In Ukraine’s capital city of Kyiv—about 430 miles northwest of the front lines—you’d never know that there was a war going on in the same country.

Especially this week, with the 2018 UEFA Champions League final soccer game set to take place Saturday at Kyiv’s 70,000-seat Olimpiyskiy Stadium.

The Champions League final is one of Europe’s top annual sporting events. This year, the Real Madrid and Liverpool football clubs are playing, and Kyiv officials anticipated 50,000 visitors for the game.

(Europeans typically refer to soccer as “football.”)

“I knew about the war, but I thought it was far enough away that it wouldn’t be a problem,” said Dave Newsham, a 47-year-old from the United Kingdom, on Friday.

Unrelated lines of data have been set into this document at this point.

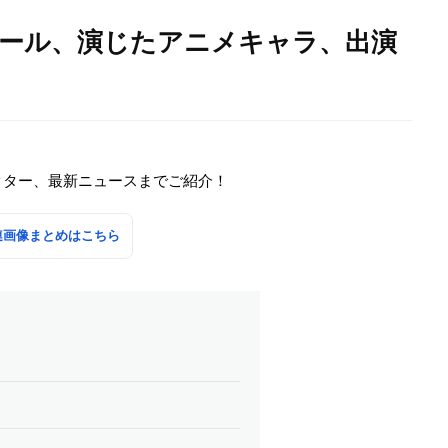
ィール、演じたアニメキャラ、出演
クター、最新ニュースまでご紹介！
連画像まとめはこちら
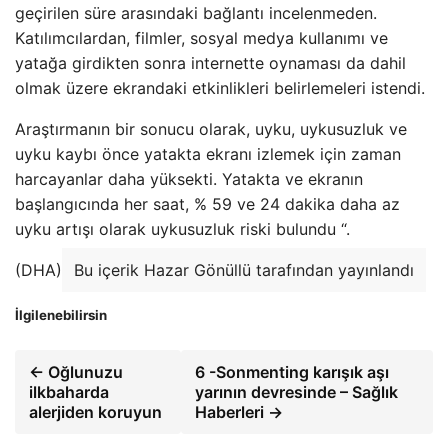
geçirilen süre arasındaki bağlantı incelenmeden.
Katılımcılardan, filmler, sosyal medya kullanımı ve
yatağa girdikten sonra internette oynaması da dahil
olmak üzere ekrandaki etkinlikleri belirlemeleri istendi.
Araştırmanın bir sonucu olarak, uyku, uykusuzluk ve
uyku kaybı önce yatakta ekranı izlemek için zaman
harcayanlar daha yüksekti. Yatakta ve ekranın
başlangıcında her saat, % 59 ve 24 dakika daha az
uyku artışı olarak uykusuzluk riski bulundu “.
(DHA)
Bu içerik Hazar Gönüllü tarafından yayınlandı
İlgilenebilirsin
← Oğlunuzu
6 -Sonmenting karışık aşı
ilkbaharda
yarının devresinde – Sağlık
alerjiden koruyun
Haberleri →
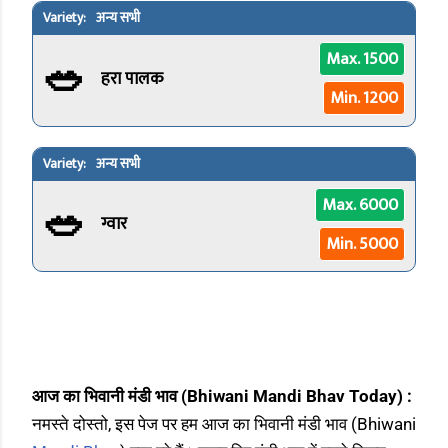
अन्य सभी
🥗
Max. 1500
हरा पालक
Min. 1200
अन्य सभी
🥗
Max. 6000
ग्वार
Min. 5000
आज का भिवानी मंडी भाव (Bhiwani Mandi Bhav Today) :
नमस्ते दोस्तो, इस पेज पर हम आज का भिवानी मंडी भाव (Bhiwani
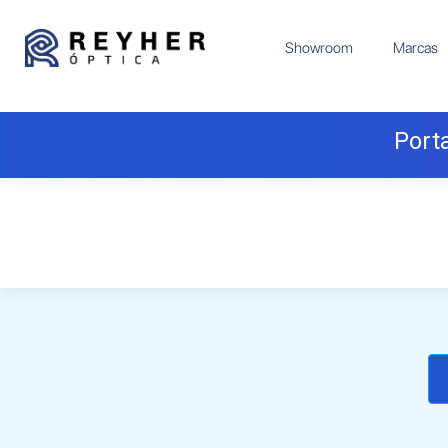
Showroom
Marcas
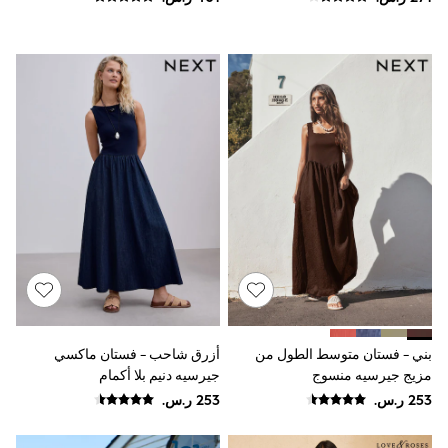
Friends Like These
Smiggle
Eastpak
Bags & Backpacks
Caps
Belts
Jumpers
Polo Shirts
All Girls Sports & Swimwear
T-Shirts
Bags & Backpacks
Lunchboxes
Caps
Bags
Blouses
Shirts
Polo Shirts
GIRLS
E-Gift Card
بني - فستان متوسط الطول من
أزرق شاحب - فستان ماكسي
New In
New In from Next
مزيج جيرسيه منسوج
جيرسيه دنيم بلا أكمام
0-2 years
3-5 years
6-8 years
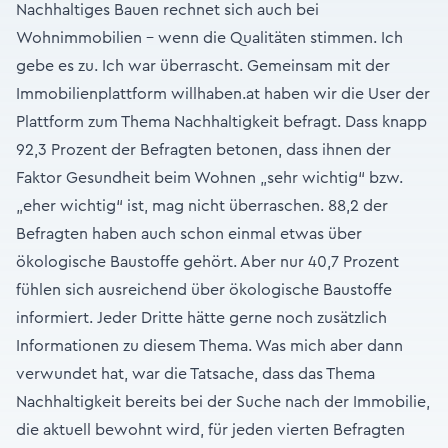
Nachhaltiges Bauen rechnet sich auch bei
Wohnimmobilien - wenn die Qualitäten stimmen. Ich
gebe es zu. Ich war überrascht. Gemeinsam mit der
Immobilienplattform
willhaben.at
haben wir die User der
Plattform zum Thema Nachhaltigkeit befragt. Dass knapp
92,3 Prozent der Befragten betonen, dass ihnen der
Faktor Gesundheit beim Wohnen „sehr wichtig“ bzw.
„eher wichtig“ ist, mag nicht überraschen. 88,2 der
Befragten haben auch schon einmal etwas über
ökologische Baustoffe gehört. Aber nur 40,7 Prozent
fühlen sich ausreichend über ökologische Baustoffe
informiert. Jeder Dritte hätte gerne noch zusätzlich
Informationen zu diesem Thema. Was mich aber dann
verwundet hat, war die Tatsache, dass das Thema
Nachhaltigkeit bereits bei der Suche nach der Immobilie,
die aktuell bewohnt wird, für jeden vierten Befragten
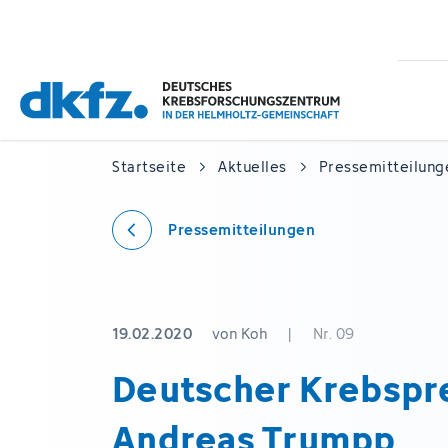
Zum
Zur
Hauptinhalt
Fußzeile
springen
springen
Startseite
Aktuelles
Pressemitteilung
Pressemitteilungen
19.02.2020
von Koh
|
Nr. 09
Deutscher Krebspre
Andreas Trumpp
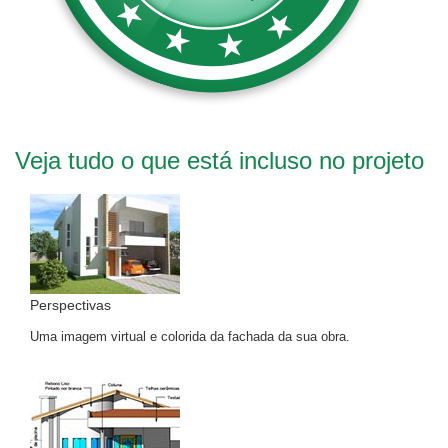
Veja tudo o que está incluso no projeto
Perspectivas
Uma imagem virtual e colorida da fachada da sua obra.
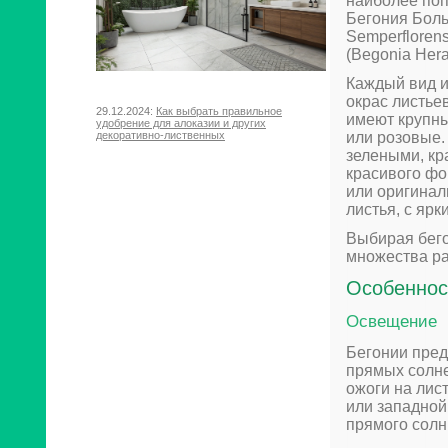
наиболее поп
Бегония Боль
Semperfloren
(Begonia Hera
Каждый вид и
окрас листье
29.12.2024:
Как выбрать правильное
имеют крупны
удобрение для алоказии и других
декоративно-лиственных
или розовые.
зелеными, к
красивого фо
или оригинал
листья, с яр
Выбирая бего
множества ра
Особеннос
Освещение
Бегонии пред
прямых солне
ожоги на лис
или западной 
прямого солн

Newsham was visiting Ukraine for the first time to attend Saturday’s championship game.

“It’s a lot friendlier here than in Moscow,” Newsham said, comparing his first trip to Ukraine with previous visits to Russia. “The people smile.”

The Game Must Go On

Overall, Kyiv’s tourism industry is booming—1.6 million overseas tourists visited Kyiv in 2017, a 25 percent jump over 2016’s number of 1.28 million, city officials say.

Hosting the Champions League final is a high-profile opportunity for Ukraine to showcase its capital city, as well as how far the country has come in its Western democratic evolution since the February 2014 Maidan revolution overthrew Ukraine’s pro-Russian, former president, Viktor Yanukovych.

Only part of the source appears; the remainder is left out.